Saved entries
◇ ◇ ◇ ◇ ◇

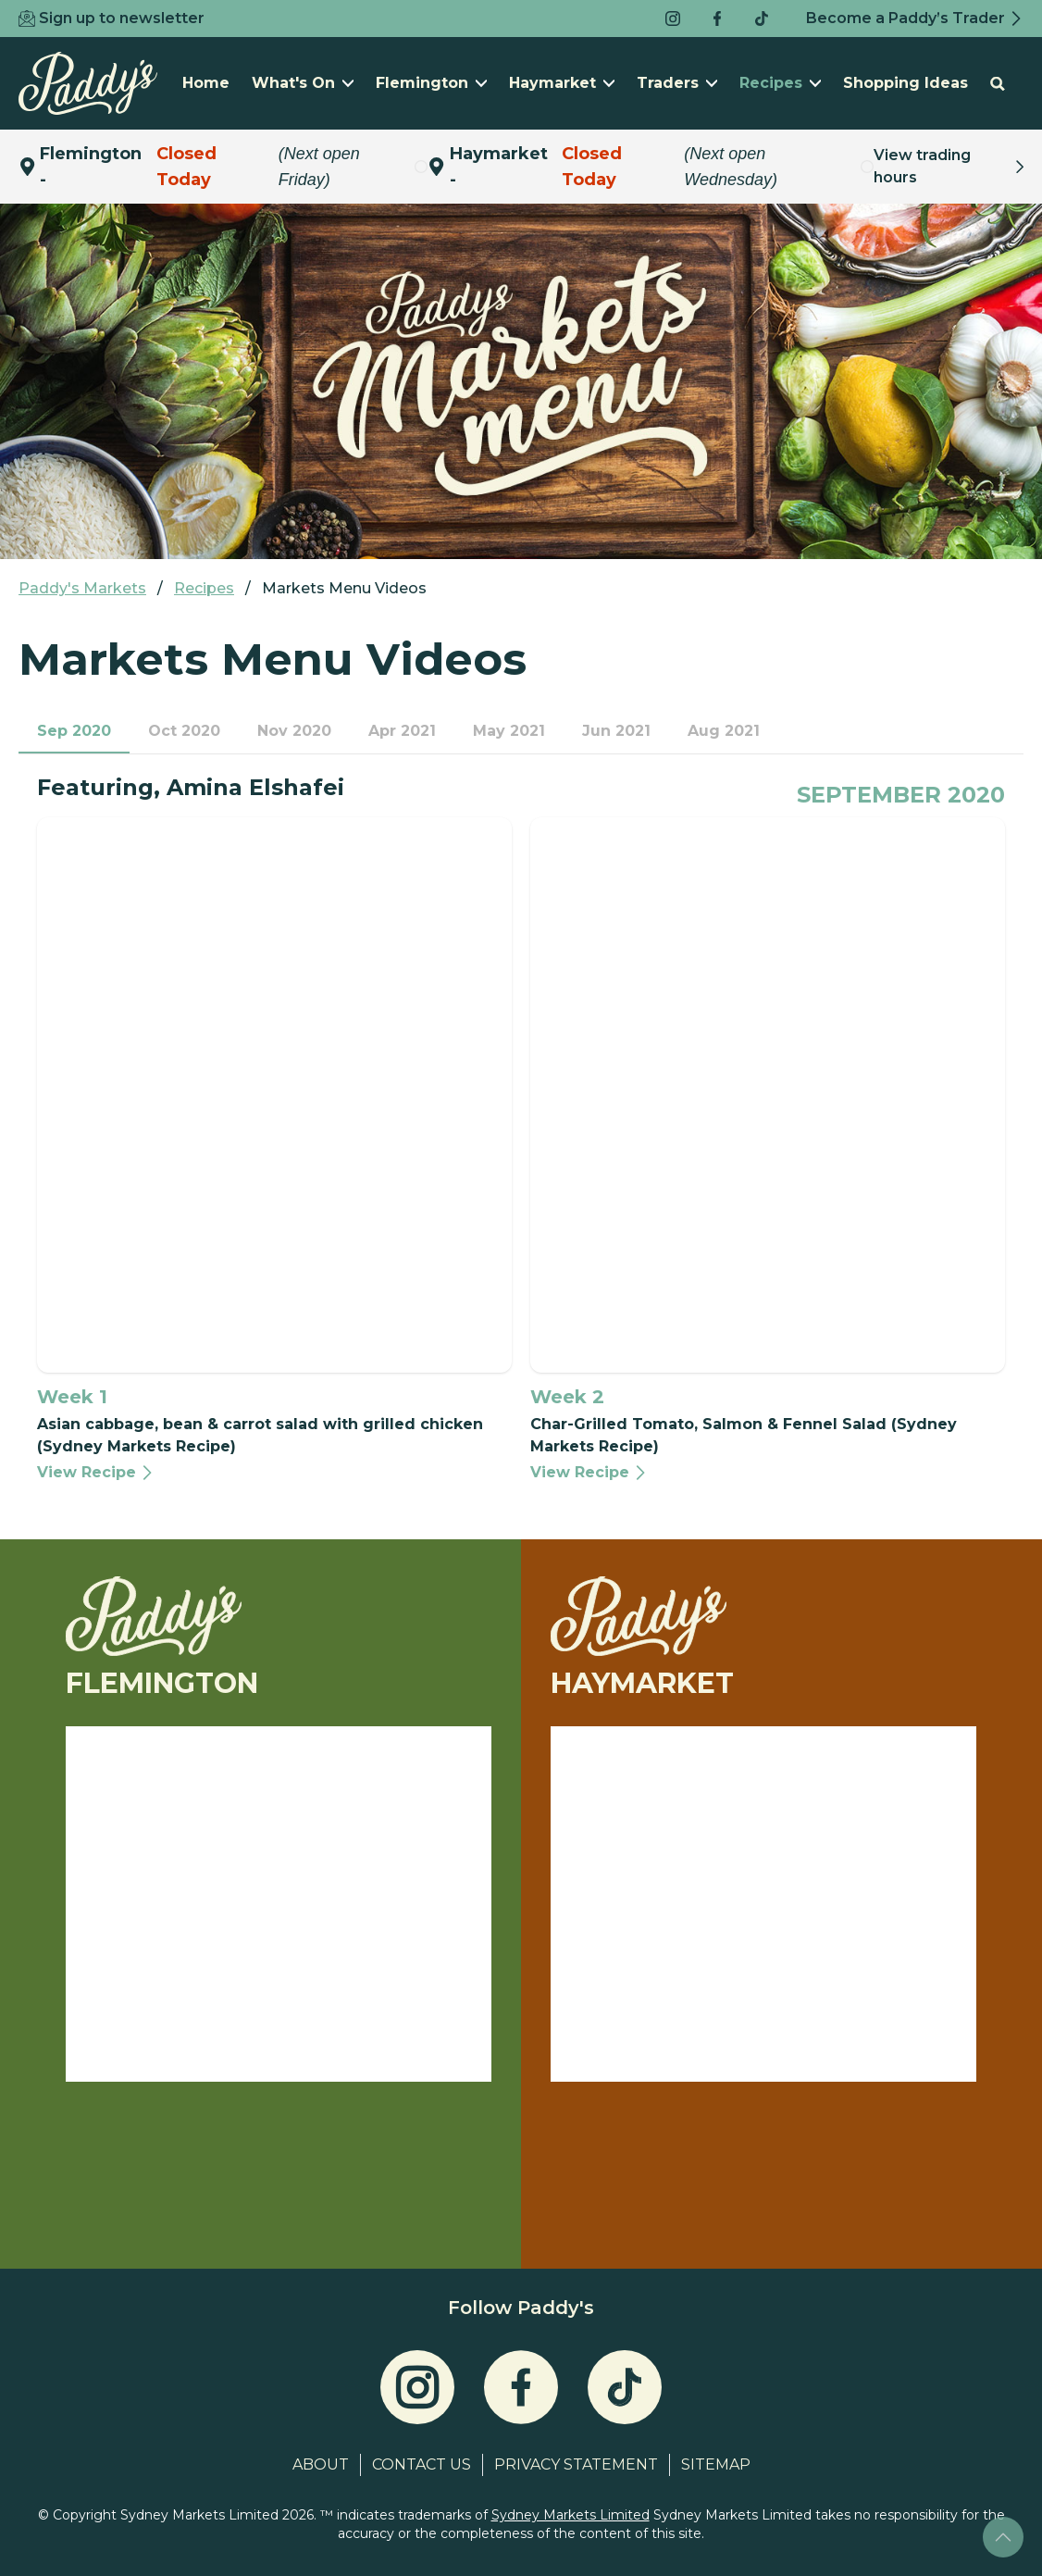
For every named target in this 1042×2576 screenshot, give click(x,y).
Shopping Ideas (905, 83)
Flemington (431, 83)
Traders (677, 83)
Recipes (780, 83)
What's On (303, 83)
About (320, 2464)
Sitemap (715, 2464)
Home (205, 83)
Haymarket (561, 83)
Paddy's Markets (82, 588)
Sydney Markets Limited (570, 2515)
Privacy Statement (576, 2464)
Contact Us (421, 2464)
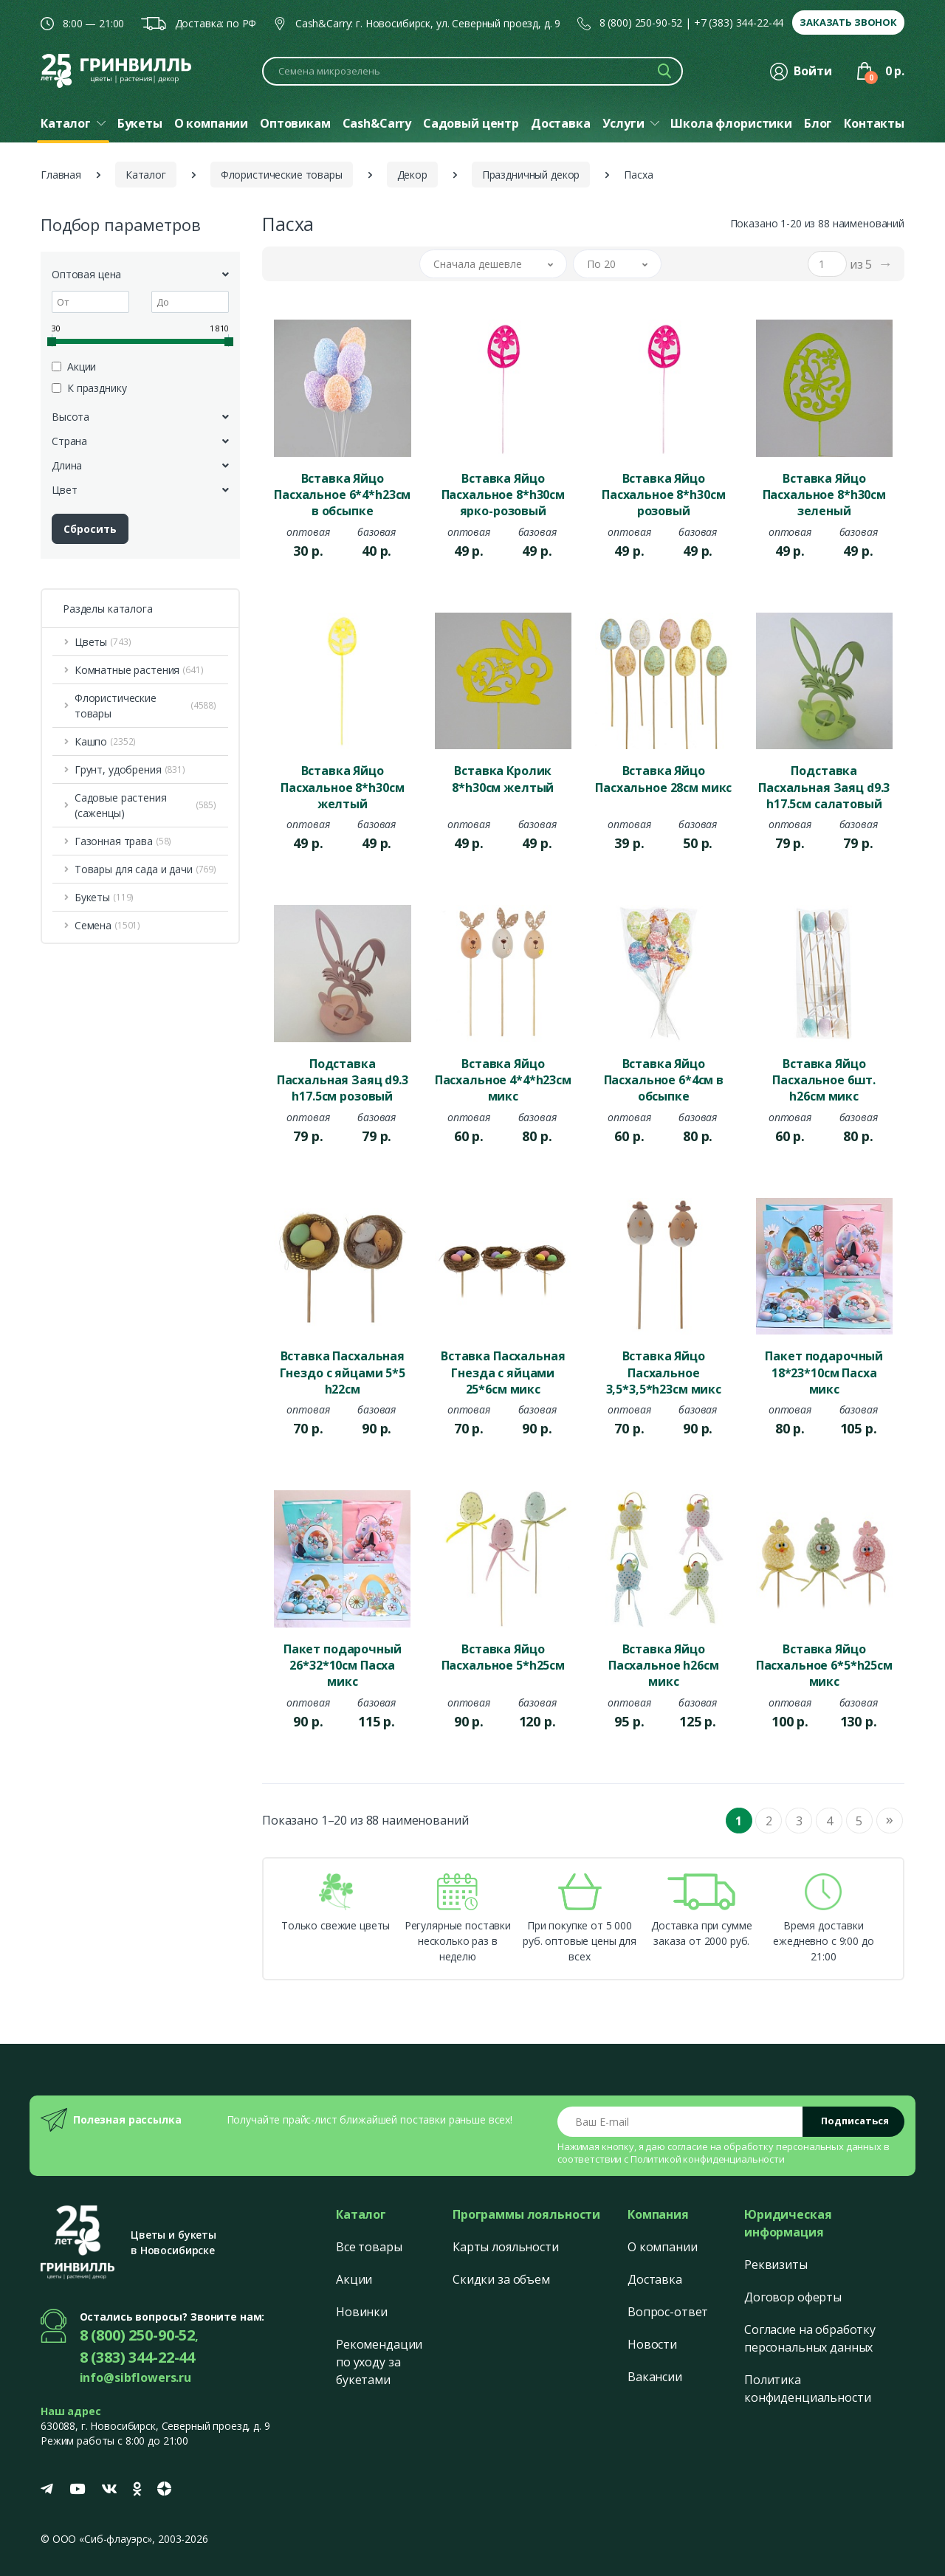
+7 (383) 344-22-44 (738, 23)
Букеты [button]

◇ ◇ ◇ ◇ ◇

** Task to carry out **
Pictures don't belong in the copy. Restate all the entries exactly.

** Response to this exercise **
For every named target in this 1042×2576 screenshot, give click(x,y).
Shopping Ideas (905, 83)
Flemington (431, 83)
Traders (677, 83)
Recipes (780, 83)
What's On (303, 83)
About (320, 2464)
Sitemap (715, 2464)
Home (205, 83)
Haymarket (561, 83)
Paddy's Markets (82, 588)
Sydney Markets Limited (570, 2515)
Privacy Statement (576, 2464)
Contact Us (421, 2464)
+7 (383) 344-22-44 (738, 23)
Букеты [button]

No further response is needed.